Chilean Spanish, or Castellano de Chile, is different from the Spanish I’ve been learning for the last eight years. It is distinct because of the many modismos, or Chilenismos that are used. Chilenismos are Chilean words and phrases that are only used in Chile. These words are idiosyncratic and it is easy to catch Chileans using them. For example, Chileans use ‘cachai’ when explaining something as a way to say “Do you get it?” or “Do you understand?
Before the Spanish came to Chile, the indigenous Mapuche people lived throughout Chile. As the two cultures mixed, the Spanish adopted Mapuchan words, which are commonly used in conversation. Sometimes students use Mapuchan words in my class and when they do, I become lost in translation.
Another chilenismo is ‘po’ which is included at the end of si(po), no(po), or other words. This chilenismo is a shortened form of the word ‘pues’ and is used to add emphasis to certain words. I can vouch for the Chileans that once you start using ‘po’, you cannot stop.

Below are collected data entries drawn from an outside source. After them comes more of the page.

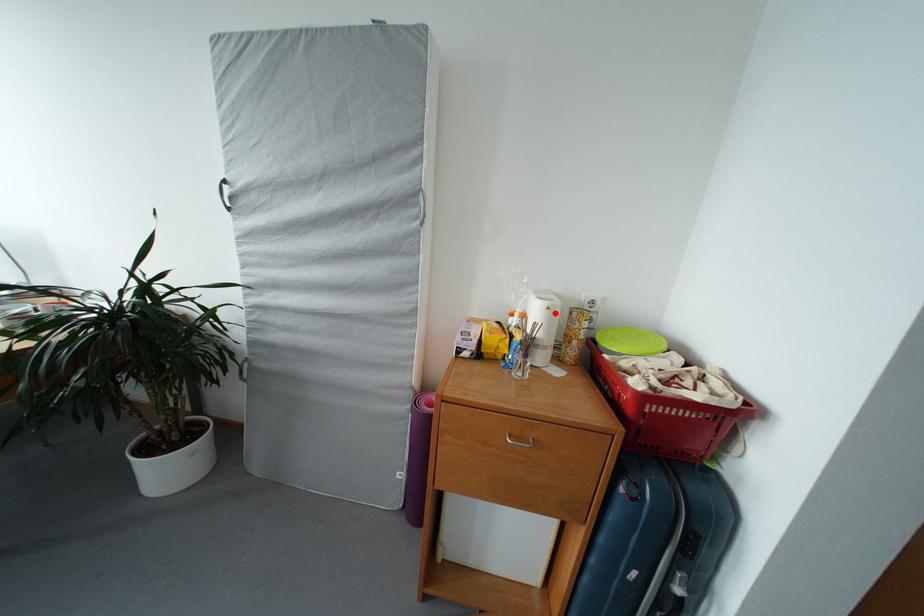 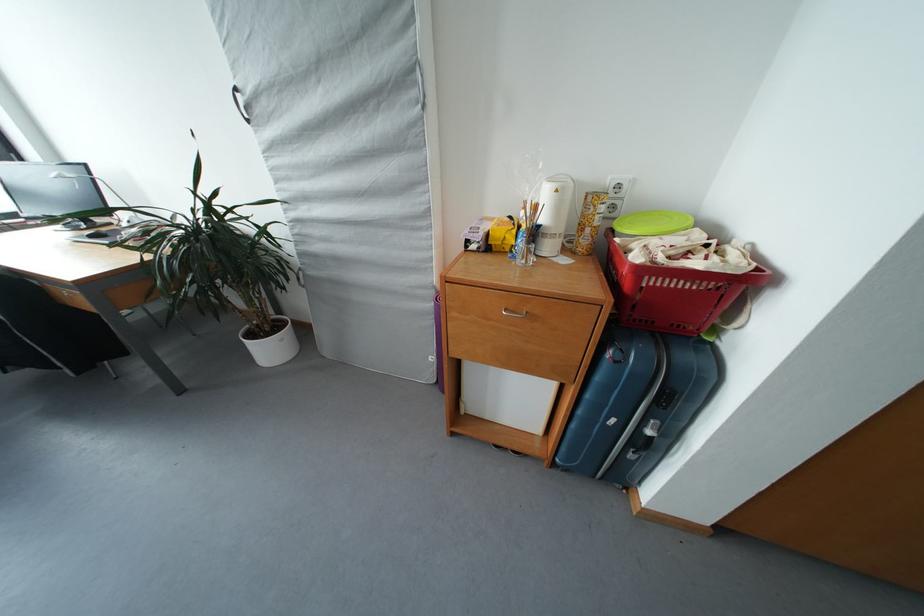 Where in the second image is the point corresponding to the highlighted location from the first image?

(563, 196) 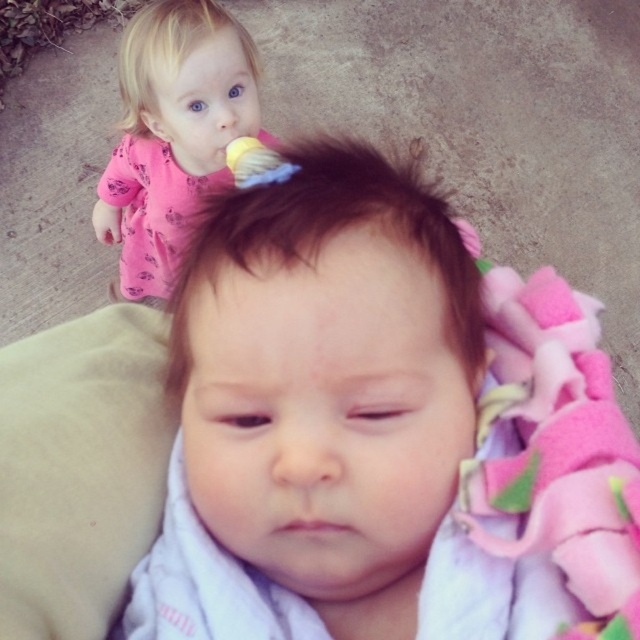 You are a photographer trying to capture a closeup of the baby lying down in the foreground. You have two points marked in the image, point A at coordinates point (435, 413) and point B at coordinates point (224, 161). Which point should you focus on to ensure the baby is in focus?

Point A at coordinates point (435, 413) is closer to the camera than point B at coordinates point (224, 161), so focusing on point A will ensure the baby lying down in the foreground is in focus.

You are a parent trying to cover both children with the available pink fabrics. Given that the soft pink blanket at center is smaller than the pink fabric at upper left, which fabric should you use to cover the baby lying at the center more effectively?

The soft pink blanket at center is smaller than the pink fabric at upper left, so the pink fabric at upper left should be used to cover the baby lying at the center more effectively because it is larger.

You are a photographer standing in front of the scene. You want to capture a closeup shot of the soft pink blanket at center without moving any objects. Can you get close enough to focus on it clearly?

The soft pink blanket at center is 33.09 centimeters away from viewer, so yes, you can get close enough to focus on it clearly as most cameras can focus within that distance.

My favorite Chilenismo is ‘huevon’, but it sounds like ‘weon’. Huevon is the Chilean equivalent of dude or friend, but it is also a term used to describe someone who is mean, rude or strange. It’s pretty entertaining to use, and every time I say it, my Chilean friends laugh, so I’m going to continue to use it.
Before coming to Chile, I had very little knowledge of Castellano de Chile and how it differs from the formal Spanish I’ve been learning. With that said, I really love what I am learning and I am thankful for my Chilean friends and family, who have been teaching me Chilenismos.